I am thankful that we at InstaMed created a seamless and consumer-friendly online payment option that also helps healthcare organizations reduce their PCI scope by up to 90%.
Give Thanks for the Sunsetting of TLS 1.0
For almost twenty years, TLS has been the secure communications protocol of choice for a large part of the Internet. TLS is a cryptographic protocol used to establish a secure communications channel between two systems. Used by banking sites, ecommerce sites, email providers, bill payment, social media platforms and more, TLS is used to protect the confidentiality and integrity of information that passes between systems and can also be used with public-key cryptography to authenticate one or both systems.
In April 2015, as a result of Heartbleed Bug and other discovered vulnerabilities, the Payment Card Industry Security Standards Council (PCI SSC) removed early versions of Transport Layer Security (TLS) as an example of strong cryptography from the PCI Data Security Standard (DSS) version 3.1 and decided that early TLS v1.0 cannot be used as a security control after June 30, 2016. This meant that organizations with systems and applications using early versions of TLS had to have a formal Risk Mitigation and Migration Plan in place. However, as of December 2015, PCI SSC extended the completion date to June 30, 2018 to give organizations more time to complete their migration. This means that in order to be PCI compliant, all entities must migrate from TLS 1.0 to a secure version of TLS (as defined by NIST) by June 30, 2018.

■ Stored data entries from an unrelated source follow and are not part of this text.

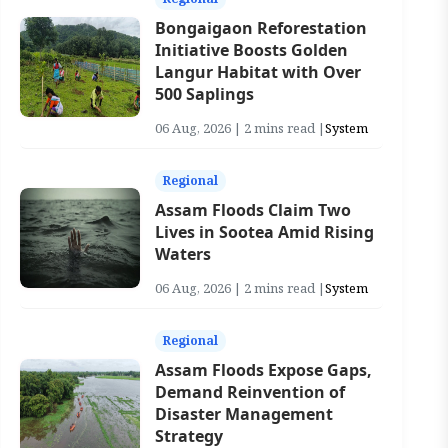
Bongaigaon Reforestation
Initiative Boosts Golden
Langur Habitat with Over
500 Saplings
06 Aug, 2026 | 2 mins read |
System
Regional
Assam Floods Claim Two
Lives in Sootea Amid Rising
Waters
06 Aug, 2026 | 2 mins read |
System
Regional
Assam Floods Expose Gaps,
Demand Reinvention of
Disaster Management
Strategy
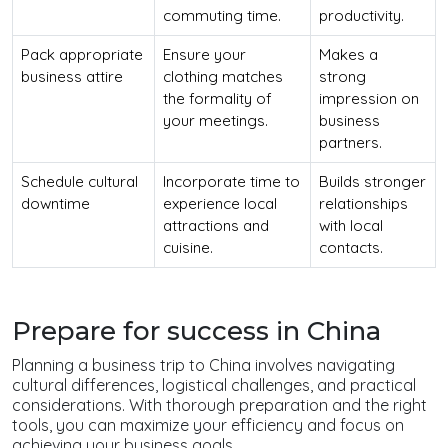
commuting time.
productivity.
Pack appropriate
Ensure your
Makes a
business attire
clothing matches
strong
the formality of
impression on
your meetings.
business
partners.
Schedule cultural
Incorporate time to
Builds stronger
downtime
experience local
relationships
attractions and
with local
cuisine.
contacts.
Prepare for success in China
Planning a business trip to China involves navigating
cultural differences, logistical challenges, and practical
considerations. With thorough preparation and the right
tools, you can maximize your efficiency and focus on
achieving your business goals.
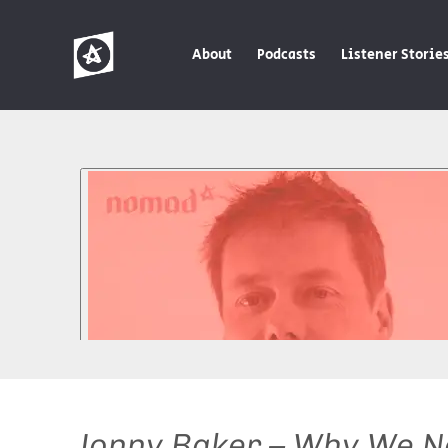
About
Podcasts
Listener Storie
Jonny Baker – Why We Ne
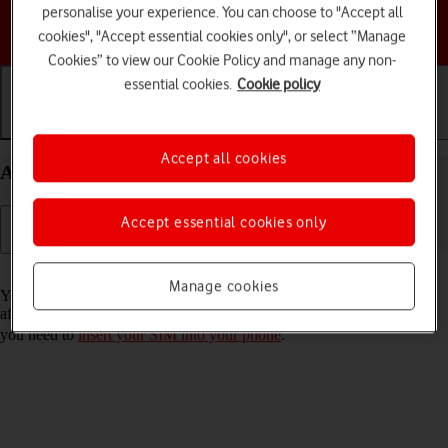
personalise your experience. You can choose to "Accept all
Choose a help topic
cookies", "Accept essential cookies only", or select “Manage
Cookies” to view our Cookie Policy and manage any non-
essential cookies.
Cookie policy
Getting started
Basic use
Calls and contacts
Accept all cookies
Activate your HONOR Magic5 Lite Android 12.0
Accept essential cookies only
Read help info
Manage cookies
You need to activate your phone before using it for the first time and
after a factory reset. To use mobile network services on your phone,
you need to
insert your SIM into your phone
.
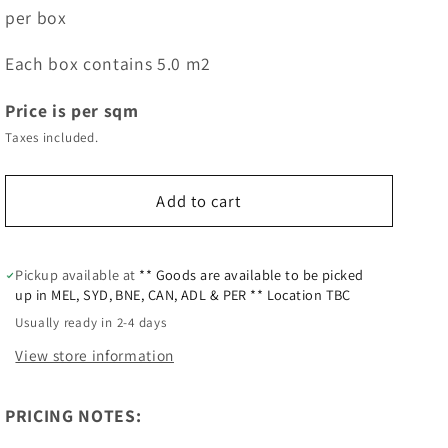
per box
Each box contains 5.0 m2
Price is per sqm
Taxes included.
Add to cart
Pickup available at
** Goods are available to be picked
up in MEL, SYD, BNE, CAN, ADL & PER ** Location TBC
Usually ready in 2-4 days
View store information
PRICING NOTES:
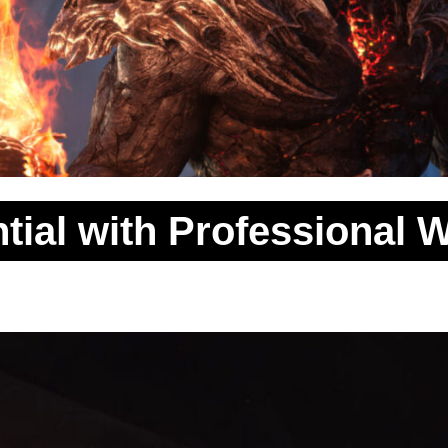
tial with Professional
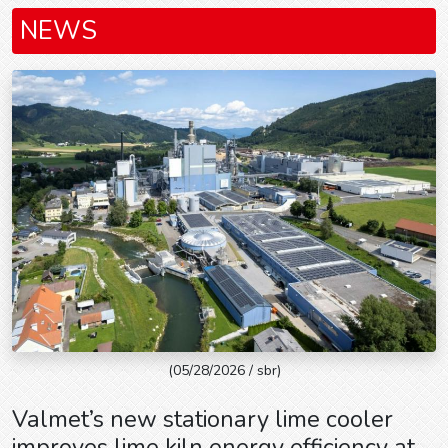
NEWS
(05/28/2026 / sbr)
Valmet’s new stationary lime cooler
improves lime kiln energy efficiency at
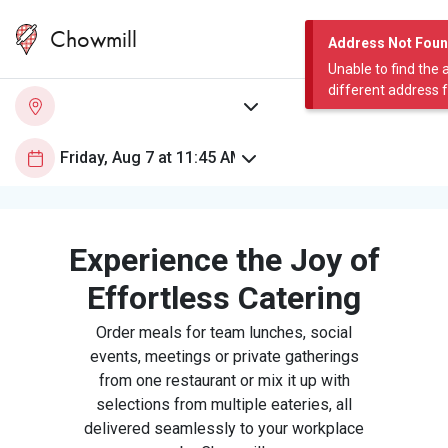
Chowmill
Address Not Fou
Unable to find the 
different address 
Experience the Joy of
Effortless Catering
Order meals for team lunches, social
events, meetings or private gatherings
from one restaurant or mix it up with
selections from multiple eateries, all
delivered seamlessly to your workplace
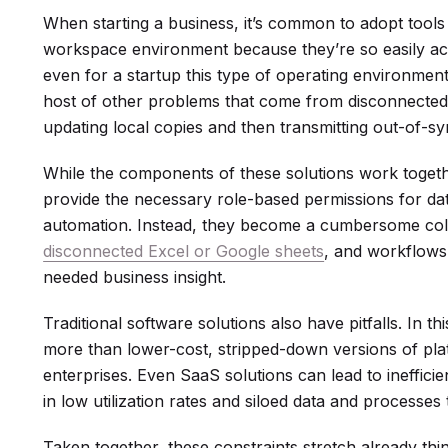
When starting a business, it’s common to adopt tools 
workspace environment because they’re so easily acc
even for a startup this type of operating environment
host of other problems that come from disconnected 
updating local copies and then transmitting out-of-syn
While the components of these solutions work togeth
provide the necessary role-based permissions for dat
automation. Instead, they become a cumbersome coll
disconnected Excel or Google sheets
, and workflows 
needed business insight.
Traditional software solutions also have pitfalls. In th
more than lower-cost, stripped-down versions of pla
enterprises. Even SaaS solutions can lead to ineffici
in low utilization rates and siloed data and processe
Taken together, these constraints stretch already thi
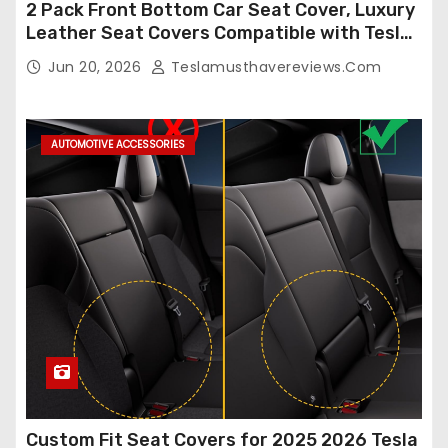
2 Pack Front Bottom Car Seat Cover, Luxury
Leather Seat Covers Compatible with Tesla
Model Y/3 2026 2025 2024-2020,
Jun 20, 2026
Teslamusthavereviews.com
Breathable and Waterproof Tesla Model Y/3
Accessories (White, 2Pcs)
AUTOMOTIVE ACCESSORIES
Custom Fit Seat Covers for 2025 2026 Tesla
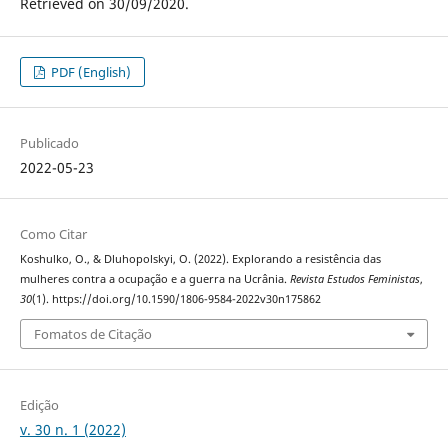
Retrieved on 30/09/2020.
PDF (English)
Publicado
2022-05-23
Como Citar
Koshulko, O., & Dluhopolskyi, O. (2022). Explorando a resistência das
mulheres contra a ocupação e a guerra na Ucrânia.
Revista Estudos Feministas
,
30
(1). https://doi.org/10.1590/1806-9584-2022v30n175862
Fomatos de Citação
Edição
v. 30 n. 1 (2022)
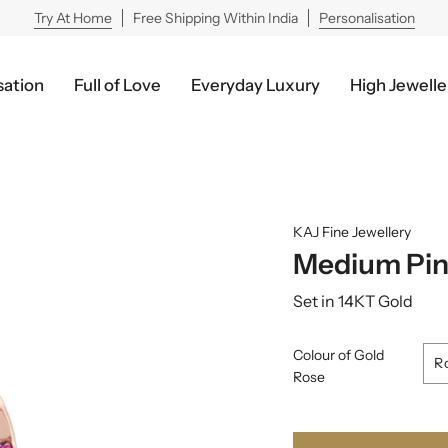
Try At Home
Free Shipping Within India
Personalisation
sation
Full of Love
Everyday Luxury
High Jewelle
KAJ Fine Jewellery
Medium Pin
Set in 14KT Gold
Colour of Gold
R
Rose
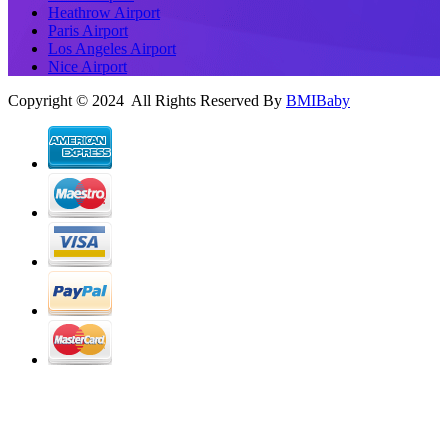
Heathrow Airport
Paris Airport
Los Angeles Airport
Nice Airport
Copyright © 2024 All Rights Reserved By
BMIBaby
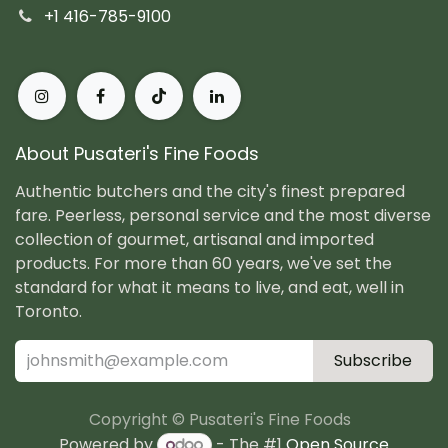
+1 416-785-9100
About Pusateri's Fine Foods
Authentic butchers and the city's finest prepared
fare. Peerless, personal service and the most diverse
collection of gourmet, artisanal and imported
products. For more than 60 years, we've set the
standard for what it means to live, and eat, well in
Toronto.
Subscribe
Copyright © Pusateri's Fine Foods
Powered by
- The #1
Open Source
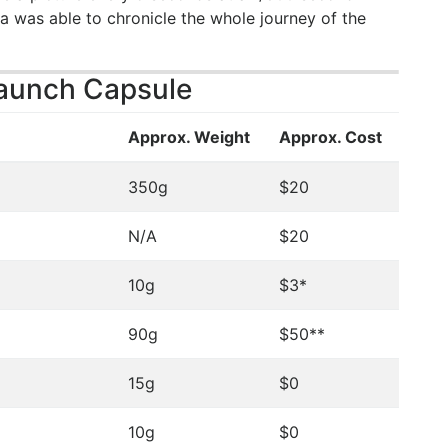
a was able to chronicle the whole journey of the
Launch Capsule
Approx. Weight
Approx. Cost
350g
$20
N/A
$20
10g
$3*
90g
$50**
15g
$0
10g
$0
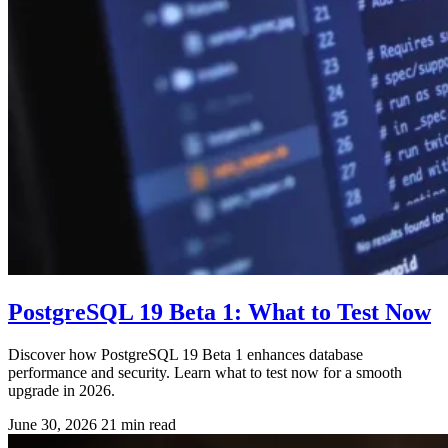
PostgreSQL 19 Beta 1: What to Test Now
Discover how PostgreSQL 19 Beta 1 enhances database
performance and security. Learn what to test now for a smooth
upgrade in 2026.
June 30, 2026
21 min read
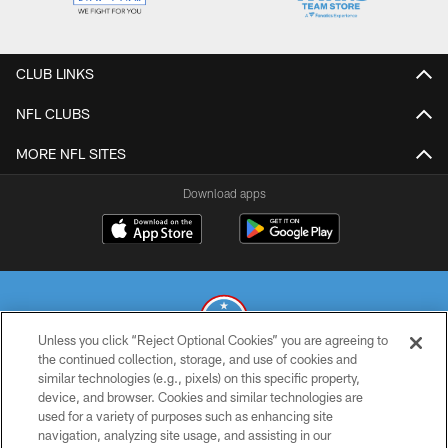
CLUB LINKS
NFL CLUBS
MORE NFL SITES
Download apps
Unless you click “Reject Optional Cookies” you are agreeing to
the continued collection, storage, and use of cookies and
similar technologies (e.g., pixels) on this specific property,
© 2026 THE TENNESSEE TITANS. ALL RIGHTS RESERVED
device, and browser. Cookies and similar technologies are
used for a variety of purposes such as enhancing site
PRIVACY POLICY
navigation, analyzing site usage, and assisting in our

I am thankful that InstaMed has a plan for sunsetting TLS v1.0.
Give Thanks for a Greater Awareness of Security Threats in Healthcare
Healthcare organizations are complex, especially now as we see more mergers and acquisitions of health systems. When organizations expand or merge, they are often bringing together multiple systems and third-party vendors and trying to get them to all work together. Not only is this a complicated process, but involving multiple systems and third-party vendors can greatly increase an organization’s risk of a data breach, as evidenced by the Target breach. When data flows between multiple disparate systems, it is much more difficult for an organization to protect itself, as accountability for the data varies depending on which part of the process or which system it is currently living on.
As a result, awareness about security threats has risen significantly in the healthcare industry. No healthcare organization wants to be the next data breach headline. I’m thankful that when I speak with healthcare providers today, I hear many more questions about security and compliance for healthcare payments. Security threats are not going away, and they shift and evolve constantly. That’s why it’s so important to continue to educate the industry and raise awareness. I am thankful that I have the opportunity to raise awareness through this blog.
Give Thanks That Security and Compliance Has a Seat at the Table
When there was less awareness about serious security threats in healthcare, it felt the industry was trying to ignore security and compliance discussions – as if we put security and compliance at the kid’s table for Thanksgiving dinner. Now, more healthcare organizations are incorporating security and compliance into every decision they make.